The announcement about OLPC 2.0 being an ebook reader has, um, re-kindled discussion over the role of ebooks. In particular, the question keeps coming up: where will the ebooks come from to put on these readers?

Some, no doubt, will come out of the traditional publishing industry. Amazon’s Kindle, more than anything else, has demonstrated that publishers are willing to try ebooks. However, so long as publishing is focused on a lifetime-of-lockdown, imposed scarcity model through DRM, traditional publisher ebooks will remain on the margin, simply due to cost.

Developing ebooks does not have to be all that expensive. Printing and shipping costs vanish, leaving marketing, editing, paying the author, and overhead.
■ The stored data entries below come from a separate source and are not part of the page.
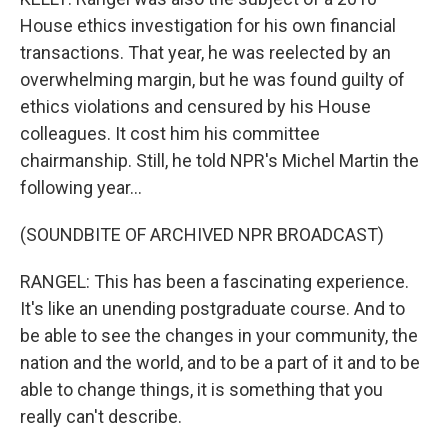
House ethics investigation for his own financial
transactions. That year, he was reelected by an
overwhelming margin, but he was found guilty of
ethics violations and censured by his House
colleagues. It cost him his committee
chairmanship. Still, he told NPR's Michel Martin the
following year...
(SOUNDBITE OF ARCHIVED NPR BROADCAST)
RANGEL: This has been a fascinating experience.
It's like an unending postgraduate course. And to
be able to see the changes in your community, the
nation and the world, and to be a part of it and to be
able to change things, it is something that you
really can't describe.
However, traditional publishers also have traditional baggage int he marketing and overhead areas: a fondness for big printed catalogs, nice offices in expensive areas, big salaries for executives, etc.

Some books will start out free and remain that way. A few will come from individual authors; more will likely come from collaborative efforts like Wikibooks. The collaborative-authorship system, in effect, is Google’s MapReduce for knowledge collection: break the work down into small enough chunks that individuals authors can do quickly for free and can then be aggregated into a larger work.

Personally, I’m hoping that we can also carve a middle ground, where there is a price tag for ebooks initially that gets dropped after the book’s development is “paid off”. After all, authoring and editing the book typically is a one-time expense. Programs like Baen’s Webscription and CommonsWare’s own Warescription will be experiments in this area. The hope is that we can come up with a model where authors get paid, but there is sufficiently low additional costs that selling a modest number of ebooks to first-mover customers will finance the ebooks for the rest of the world to use non-commercially.

Regardless, I don’t think that there will be a big problem in coming up with a large catalog of ebooks, even on top of the ones already created (e.g., ebook editions of Project Gutenberg). Now what we need is what OLPC 2.0 is aiming for: a low-cost ebook reader for the masses. I wish them luck!